I mean it's almost as if a competent navy combines multiple ship classes together to form a task force that is better than the sum of its parts or something, but now we're back to the boring details that plainly don't matter.
 
That study of 8 liters a day in desert is about right. You don't need dead cows...the Germans are bringing along lots of horses, which produce ~35lbs or 16kg of manure a day, and ~2.5 gal or 11-12 liters of urine a day. The defecate/urinate frequently and are not fussy about when and where they do so. Streams will become contaminated from that source pretty readily, and I expect more than a few dead bodies will end up in water sources. Untreated water will rapidly be poison, and even if the worst that happens to any soldier is severe diarrhea, that is as incapacitating as a bullet wound. Filtering any turbid water followed by chemical treatment (chlorine bleach works) or boiling is going to be necessary for ANY water used for consumption. Difficult, not really but takes organization, discipline, the ability to move water to disinfection points and then distribute it, and also the fuel to boil or chemicals to clean.

BTW if you don't clean your hands and then eat your rations, well didn't your mom tell you to wash your hands after you used the bathroom?? Sadly for the germans those handy-dandy little bottles of hand sanitizer aren't there so the lyster bag and soap are needed...
 
I still don't understand what this means.

I presume it means that the dispersion was within normal bounds (eg not wildly short or long) but with so few guns firing, at a low rate-of-fire, this didn't put enough shells in the air to blanket the target area.
 

Ian_W

Banned
The piece on Sicily, ...
125t of rations, water and eng stores.
That is one barge.

Uhuh. And just what is the plan for unloading a barge on an English beach, and then getting those supplies to where they are needed ?

Note they - being competent at this stuff - were using purpose built landing craft, and the driving combat-loaded vehicles off them before the landing craft went back for another load.

Logistics.
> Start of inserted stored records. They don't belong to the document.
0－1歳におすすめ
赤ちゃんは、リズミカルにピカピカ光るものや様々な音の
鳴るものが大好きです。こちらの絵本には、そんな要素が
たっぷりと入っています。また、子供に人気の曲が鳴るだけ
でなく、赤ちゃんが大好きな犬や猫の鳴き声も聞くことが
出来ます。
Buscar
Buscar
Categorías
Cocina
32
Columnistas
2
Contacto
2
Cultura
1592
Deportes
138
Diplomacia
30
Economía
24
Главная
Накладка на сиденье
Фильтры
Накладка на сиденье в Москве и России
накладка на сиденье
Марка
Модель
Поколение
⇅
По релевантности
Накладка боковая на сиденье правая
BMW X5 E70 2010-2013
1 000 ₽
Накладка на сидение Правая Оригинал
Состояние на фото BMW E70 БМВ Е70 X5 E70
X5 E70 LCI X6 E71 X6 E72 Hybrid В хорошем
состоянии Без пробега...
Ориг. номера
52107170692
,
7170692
It's hard.
 

hipper

Banned
Agreed but how does that make them,


They have better everything and far more mass, what makes them worse (apart from cost/weight) I genuinely interested in what Glen will come up with?
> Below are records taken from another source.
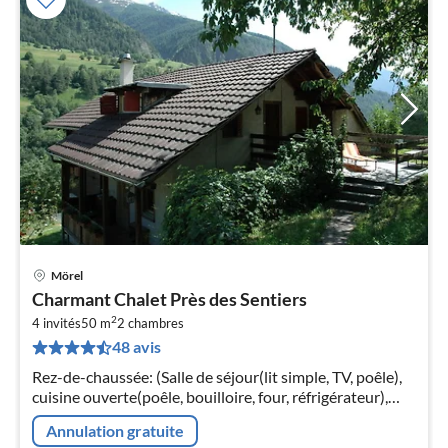
Mörel
Pri
Charmant Chalet Près des Sentiers
à
2
4 invités
50 m
2
chambres
par
48 avis
de
1
Rez-de-chaussée: (Salle de séjour(lit simple, TV, poêle),
pa
cuisine ouverte(poêle, bouilloire, four, réfrigérateur),
nui
chambre(2x lit simple), chambre(lit double)
Annulation gratuite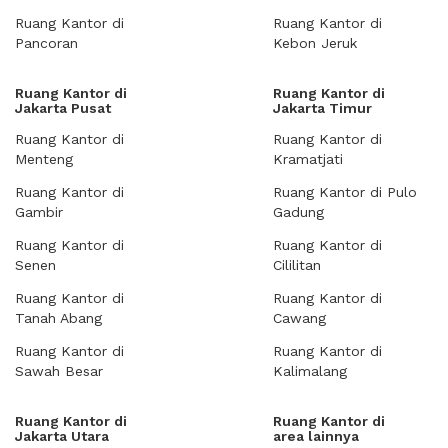
Ruang Kantor di
Ruang Kantor di
Pancoran
Kebon Jeruk
Ruang Kantor di
Ruang Kantor di
Jakarta Pusat
Jakarta Timur
Ruang Kantor di
Ruang Kantor di
Menteng
Kramatjati
Ruang Kantor di
Ruang Kantor di Pulo
Gambir
Gadung
Ruang Kantor di
Ruang Kantor di
Senen
Cililitan
Ruang Kantor di
Ruang Kantor di
Tanah Abang
Cawang
Ruang Kantor di
Ruang Kantor di
Sawah Besar
Kalimalang
Ruang Kantor di
Ruang Kantor di
Jakarta Utara
area lainnya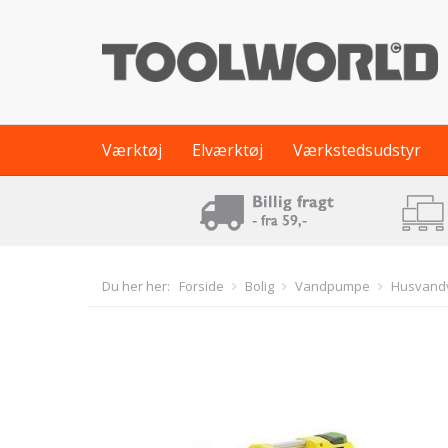
Værktøj
Elværktøj
Værkstedsudstyr
Du her her:
Forside
Bolig
Vandpumpe
Husvand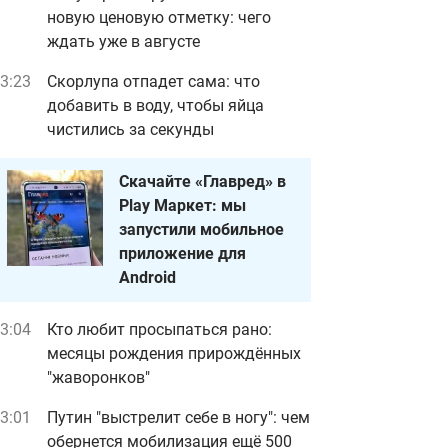
новую ценовую отметку: чего
ждать уже в августе
3:23
Скорлупа отпадет сама: что
добавить в воду, чтобы яйца
чистились за секунды
Скачайте «Главред» в
Play Маркет: мы
запустили мобильное
приложение для
Android
3:04
Кто любит просыпаться рано:
месяцы рождения прирождённых
"жаворонков"
3:01
Путин "выстрелит себе в ногу": чем
обернется мобилизация ещё 500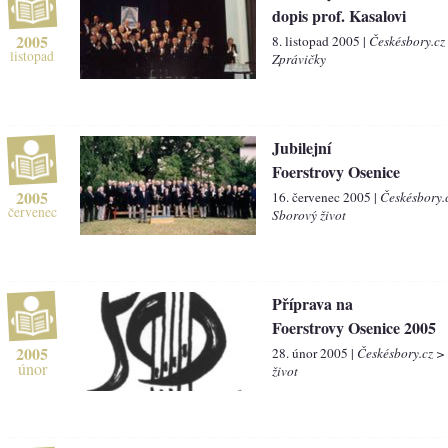
dopis prof. Kasalovi
2005
8. listopad 2005 |
Českésbory.cz
listopad
Zprávičky
Jubilejní
Foerstrovy Osenice
2005
16. červenec 2005 |
Českésbory.
červenec
Sborový život
Příprava na
Foerstrovy Osenice 2005
2005
28. únor 2005 |
Českésbory.cz >
únor
život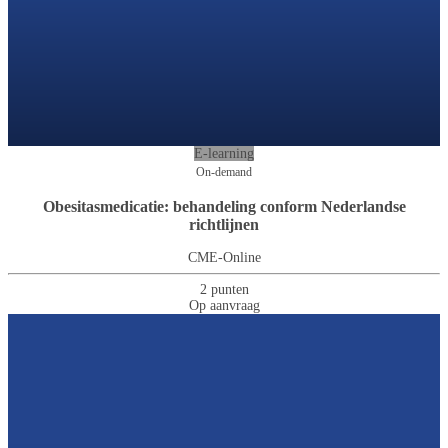
E-learning
On-demand
Obesitasmedicatie: behandeling conform Nederlandse
richtlijnen
CME-Online
2 punten
Op aanvraag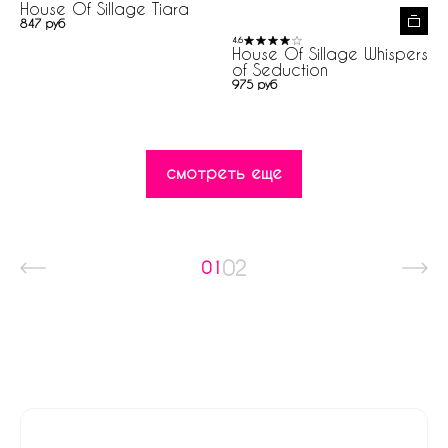
House Of Sillage Tiara
847 руб
4.6
House Of Sillage Whispers
of Seduction
975 руб
смотреть еще
02
01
bigger guns are more accurate than smaller guns, smaller guns fire at a higher rate.
 
So... not accurate, then?

Clearly some professional jargon at work here just sailed over my head.
I've a feeling accurate implies a little too close for comfort and requiring the British to withdraw and take evasive action during the withdrawal... possible shells falling in the sea around and between the British ships.